### Task statement:
Repeat each entry word for word.

### Record set:
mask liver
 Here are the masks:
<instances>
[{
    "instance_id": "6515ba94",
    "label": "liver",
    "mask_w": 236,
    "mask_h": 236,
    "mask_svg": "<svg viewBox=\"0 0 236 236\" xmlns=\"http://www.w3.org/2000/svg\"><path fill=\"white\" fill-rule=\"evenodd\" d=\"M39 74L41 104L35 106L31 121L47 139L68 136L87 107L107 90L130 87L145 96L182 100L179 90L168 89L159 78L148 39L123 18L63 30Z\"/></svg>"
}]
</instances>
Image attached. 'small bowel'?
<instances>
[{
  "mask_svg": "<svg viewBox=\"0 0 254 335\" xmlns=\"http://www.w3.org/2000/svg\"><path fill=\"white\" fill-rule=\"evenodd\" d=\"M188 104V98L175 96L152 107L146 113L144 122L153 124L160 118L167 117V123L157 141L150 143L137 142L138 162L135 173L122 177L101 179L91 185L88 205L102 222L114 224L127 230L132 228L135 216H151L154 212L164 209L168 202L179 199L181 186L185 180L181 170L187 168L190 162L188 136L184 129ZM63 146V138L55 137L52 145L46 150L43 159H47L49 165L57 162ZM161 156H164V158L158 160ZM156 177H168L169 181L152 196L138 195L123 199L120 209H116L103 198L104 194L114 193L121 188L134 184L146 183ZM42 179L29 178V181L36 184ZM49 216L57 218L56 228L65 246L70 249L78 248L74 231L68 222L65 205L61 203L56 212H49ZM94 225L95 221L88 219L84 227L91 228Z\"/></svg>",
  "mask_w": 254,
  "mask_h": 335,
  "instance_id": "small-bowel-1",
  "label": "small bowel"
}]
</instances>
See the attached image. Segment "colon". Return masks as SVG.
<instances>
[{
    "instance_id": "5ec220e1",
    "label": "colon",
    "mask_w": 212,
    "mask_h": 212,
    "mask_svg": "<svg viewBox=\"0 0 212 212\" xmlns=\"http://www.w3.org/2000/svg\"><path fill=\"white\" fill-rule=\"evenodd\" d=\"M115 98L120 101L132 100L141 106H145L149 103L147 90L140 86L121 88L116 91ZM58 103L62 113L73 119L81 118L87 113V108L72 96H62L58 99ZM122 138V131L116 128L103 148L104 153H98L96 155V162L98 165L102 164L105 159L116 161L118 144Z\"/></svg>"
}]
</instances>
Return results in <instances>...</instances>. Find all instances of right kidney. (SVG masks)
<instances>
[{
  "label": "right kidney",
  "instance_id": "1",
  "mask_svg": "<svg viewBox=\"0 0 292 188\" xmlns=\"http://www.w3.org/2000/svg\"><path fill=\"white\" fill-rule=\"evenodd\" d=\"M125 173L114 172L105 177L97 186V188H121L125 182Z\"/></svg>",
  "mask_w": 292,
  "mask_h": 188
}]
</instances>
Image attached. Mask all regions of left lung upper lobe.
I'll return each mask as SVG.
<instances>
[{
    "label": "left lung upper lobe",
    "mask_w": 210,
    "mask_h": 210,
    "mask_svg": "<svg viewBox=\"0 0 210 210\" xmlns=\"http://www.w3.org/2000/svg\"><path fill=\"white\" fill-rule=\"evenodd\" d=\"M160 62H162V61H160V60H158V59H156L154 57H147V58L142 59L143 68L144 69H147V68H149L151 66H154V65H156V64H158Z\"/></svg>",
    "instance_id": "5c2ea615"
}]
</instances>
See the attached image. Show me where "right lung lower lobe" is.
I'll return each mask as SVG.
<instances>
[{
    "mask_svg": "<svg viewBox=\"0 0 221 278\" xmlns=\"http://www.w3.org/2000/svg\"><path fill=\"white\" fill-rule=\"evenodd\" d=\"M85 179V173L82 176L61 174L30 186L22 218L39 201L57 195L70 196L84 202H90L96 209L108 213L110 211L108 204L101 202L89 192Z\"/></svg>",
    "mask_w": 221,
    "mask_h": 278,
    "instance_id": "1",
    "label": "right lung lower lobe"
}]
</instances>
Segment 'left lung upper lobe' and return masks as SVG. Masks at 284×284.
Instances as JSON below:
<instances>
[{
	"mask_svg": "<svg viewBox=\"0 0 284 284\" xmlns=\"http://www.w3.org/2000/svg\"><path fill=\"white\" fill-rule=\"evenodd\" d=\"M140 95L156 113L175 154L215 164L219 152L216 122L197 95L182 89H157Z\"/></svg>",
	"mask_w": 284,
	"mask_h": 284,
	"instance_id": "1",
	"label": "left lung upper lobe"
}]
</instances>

### Response:
mask liver
 Here are the masks:
<instances>
[{
    "instance_id": "6515ba94",
    "label": "liver",
    "mask_w": 236,
    "mask_h": 236,
    "mask_svg": "<svg viewBox=\"0 0 236 236\" xmlns=\"http://www.w3.org/2000/svg\"><path fill=\"white\" fill-rule=\"evenodd\" d=\"M39 74L41 104L35 106L31 121L47 139L68 136L87 107L107 90L130 87L145 96L182 100L179 90L168 89L159 78L148 39L123 18L63 30Z\"/></svg>"
}]
</instances>
Image attached. 'small bowel'?
<instances>
[{
  "mask_svg": "<svg viewBox=\"0 0 254 335\" xmlns=\"http://www.w3.org/2000/svg\"><path fill=\"white\" fill-rule=\"evenodd\" d=\"M188 104V98L175 96L152 107L146 113L144 122L153 124L160 118L167 117V123L157 141L150 143L137 142L138 162L135 173L122 177L101 179L91 185L88 205L102 222L114 224L127 230L132 228L135 216H151L154 212L164 209L168 202L179 199L181 186L185 180L181 170L187 168L190 162L188 136L184 129ZM63 146V138L55 137L52 145L46 150L43 159H47L49 165L57 162ZM161 156H164V158L158 160ZM156 177H168L169 181L152 196L138 195L123 199L120 209H116L103 198L104 194L114 193L121 188L134 184L146 183ZM42 179L29 178V181L36 184ZM49 216L57 218L56 228L65 246L70 249L78 248L74 231L68 222L65 205L61 203L56 212H49ZM94 225L95 221L88 219L84 227L91 228Z\"/></svg>",
  "mask_w": 254,
  "mask_h": 335,
  "instance_id": "small-bowel-1",
  "label": "small bowel"
}]
</instances>
See the attached image. Segment "colon". Return masks as SVG.
<instances>
[{
    "instance_id": "5ec220e1",
    "label": "colon",
    "mask_w": 212,
    "mask_h": 212,
    "mask_svg": "<svg viewBox=\"0 0 212 212\" xmlns=\"http://www.w3.org/2000/svg\"><path fill=\"white\" fill-rule=\"evenodd\" d=\"M115 98L120 101L132 100L141 106H145L149 103L147 90L140 86L121 88L116 91ZM58 103L62 113L73 119L81 118L87 113V108L72 96H62L58 99ZM122 138V131L116 128L103 148L104 153H98L96 155V162L98 165L102 164L105 159L116 161L118 144Z\"/></svg>"
}]
</instances>
Return results in <instances>...</instances>. Find all instances of right kidney. (SVG masks)
<instances>
[{
  "label": "right kidney",
  "instance_id": "1",
  "mask_svg": "<svg viewBox=\"0 0 292 188\" xmlns=\"http://www.w3.org/2000/svg\"><path fill=\"white\" fill-rule=\"evenodd\" d=\"M125 173L114 172L105 177L97 186V188H121L125 182Z\"/></svg>",
  "mask_w": 292,
  "mask_h": 188
}]
</instances>
Image attached. Mask all regions of left lung upper lobe.
I'll return each mask as SVG.
<instances>
[{
    "label": "left lung upper lobe",
    "mask_w": 210,
    "mask_h": 210,
    "mask_svg": "<svg viewBox=\"0 0 210 210\" xmlns=\"http://www.w3.org/2000/svg\"><path fill=\"white\" fill-rule=\"evenodd\" d=\"M160 62H162V61H160V60H158V59H156L154 57H147V58L142 59L143 68L144 69H147V68H149L151 66H154V65H156V64H158Z\"/></svg>",
    "instance_id": "5c2ea615"
}]
</instances>
See the attached image. Show me where "right lung lower lobe" is.
I'll return each mask as SVG.
<instances>
[{
    "mask_svg": "<svg viewBox=\"0 0 221 278\" xmlns=\"http://www.w3.org/2000/svg\"><path fill=\"white\" fill-rule=\"evenodd\" d=\"M85 179V173L82 176L61 174L30 186L22 218L39 201L57 195L70 196L84 202H90L96 209L108 213L110 211L108 204L101 202L89 192Z\"/></svg>",
    "mask_w": 221,
    "mask_h": 278,
    "instance_id": "1",
    "label": "right lung lower lobe"
}]
</instances>
Segment 'left lung upper lobe' and return masks as SVG. Masks at 284×284.
Instances as JSON below:
<instances>
[{
	"mask_svg": "<svg viewBox=\"0 0 284 284\" xmlns=\"http://www.w3.org/2000/svg\"><path fill=\"white\" fill-rule=\"evenodd\" d=\"M140 95L156 113L175 154L215 164L219 152L216 122L197 95L182 89H157Z\"/></svg>",
	"mask_w": 284,
	"mask_h": 284,
	"instance_id": "1",
	"label": "left lung upper lobe"
}]
</instances>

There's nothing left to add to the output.